RECORD EXTRACTS:
■ ■ ■

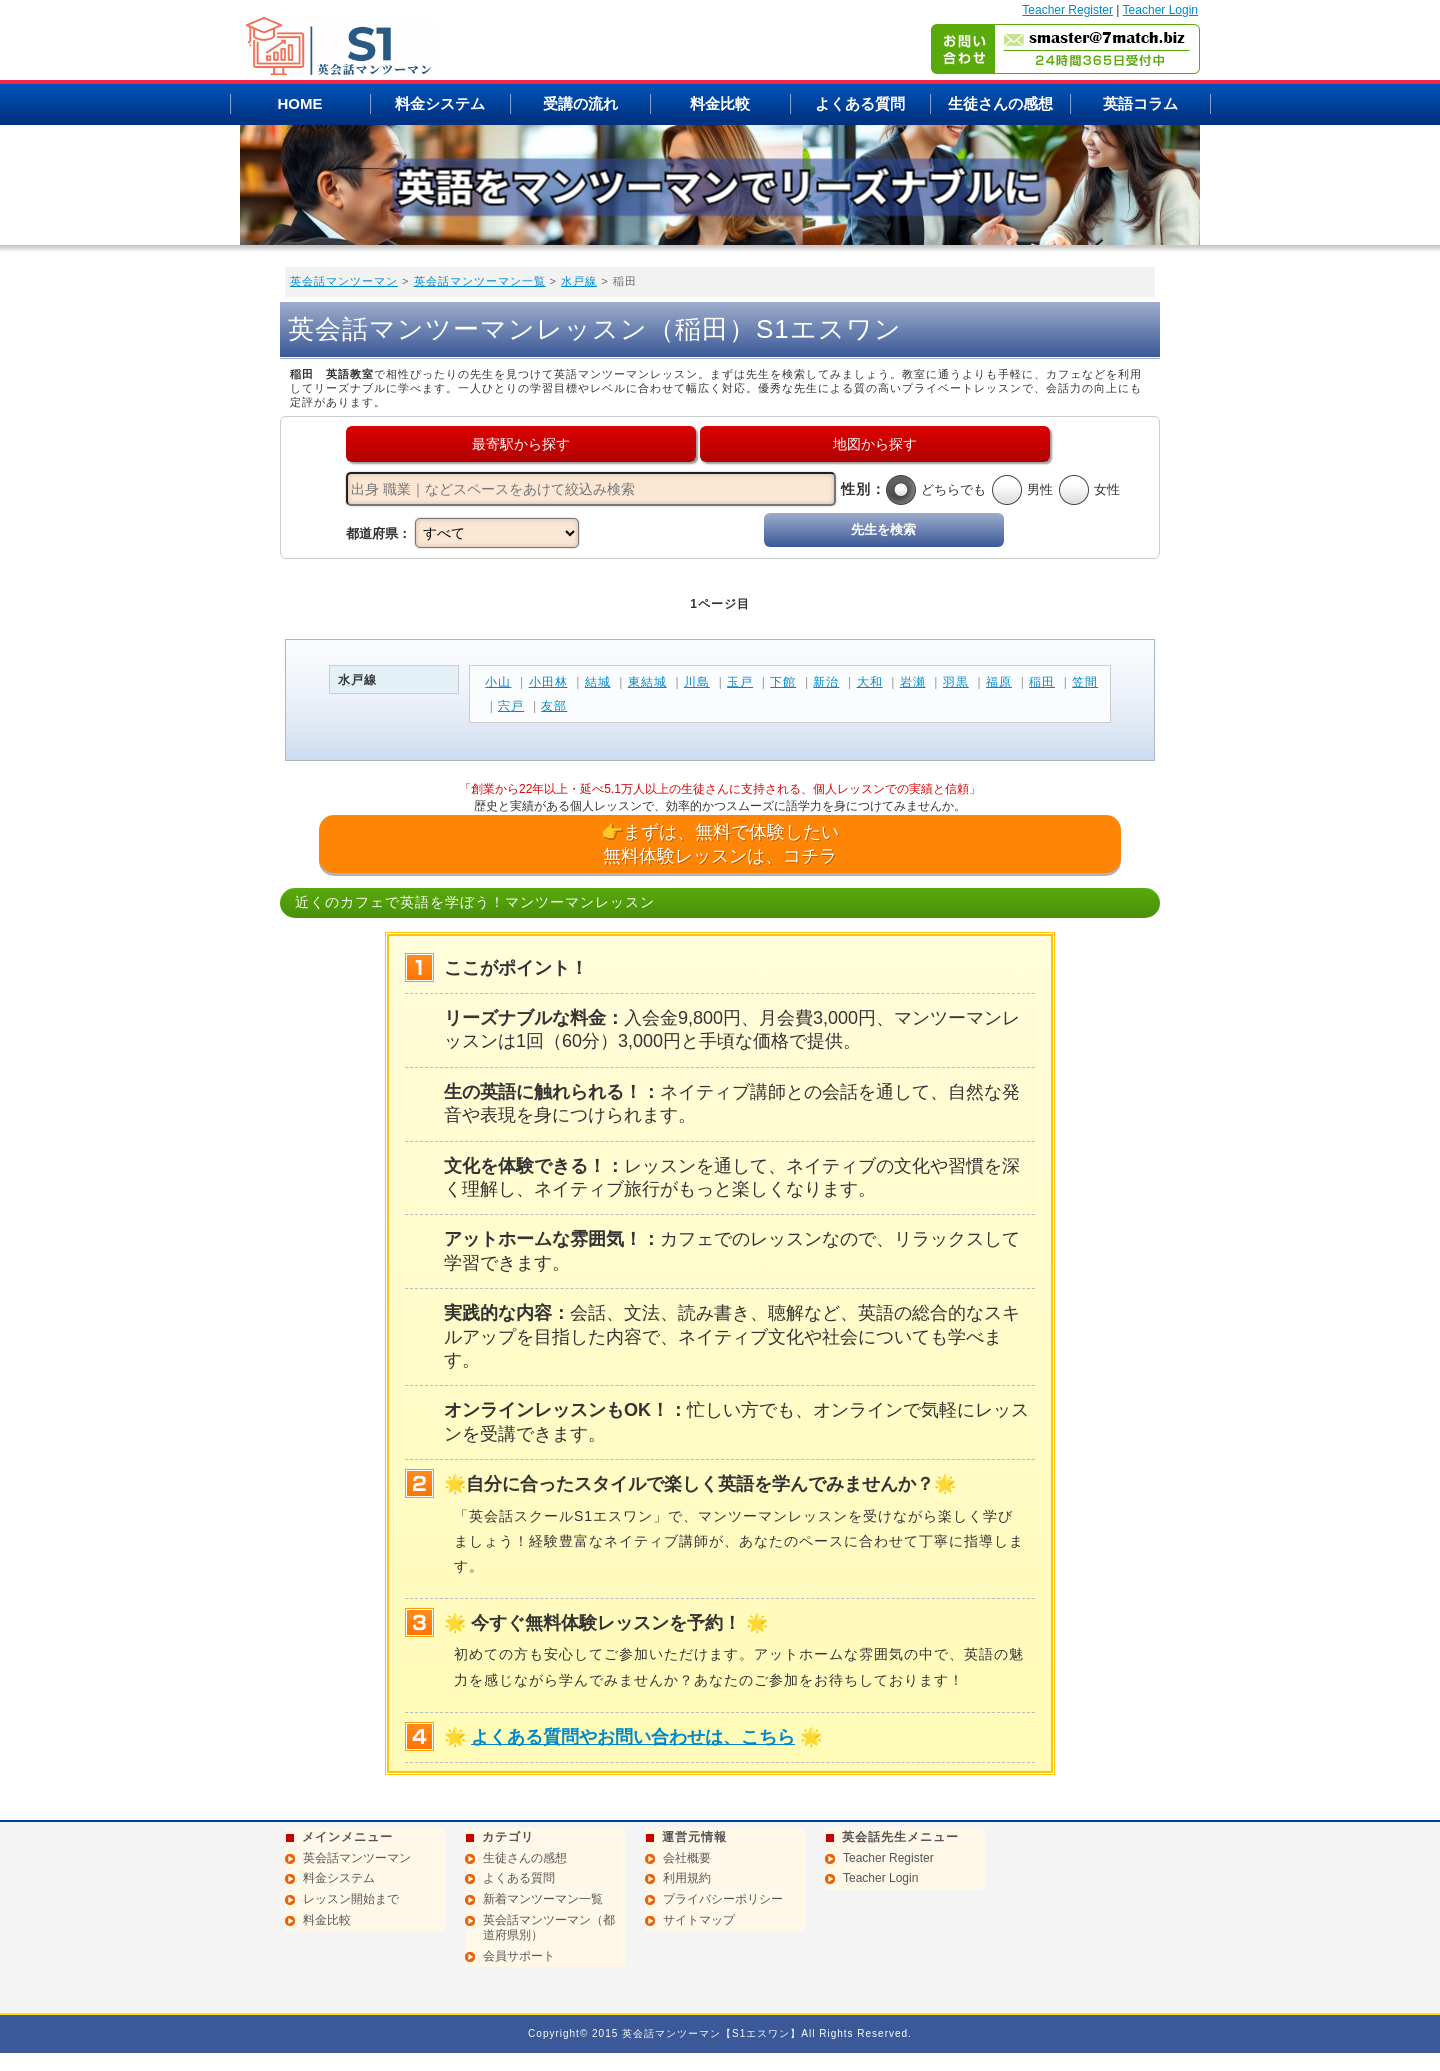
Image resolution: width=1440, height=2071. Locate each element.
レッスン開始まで (351, 1899)
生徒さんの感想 (1000, 103)
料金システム (440, 103)
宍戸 (511, 706)
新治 (826, 682)
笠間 (1085, 682)
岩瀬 (913, 682)
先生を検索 (883, 529)
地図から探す (875, 444)
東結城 (647, 682)
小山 (498, 682)
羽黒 (956, 682)
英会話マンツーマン (344, 281)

■ ■ ■

PROBLEM: Excluding the pictures, reproduce every entry exactly as given.

REPLY TO THE EXERCISE:
Image resolution: width=1440, height=2071. Locate each element.
レッスン開始まで (351, 1899)
生徒さんの感想 (1000, 103)
料金システム (440, 103)
宍戸 (511, 706)
新治 (826, 682)
笠間 (1085, 682)
岩瀬 (913, 682)
先生を検索 (883, 529)
地図から探す (875, 444)
東結城 (647, 682)
小山 (498, 682)
羽黒 (956, 682)
英会話マンツーマン (344, 281)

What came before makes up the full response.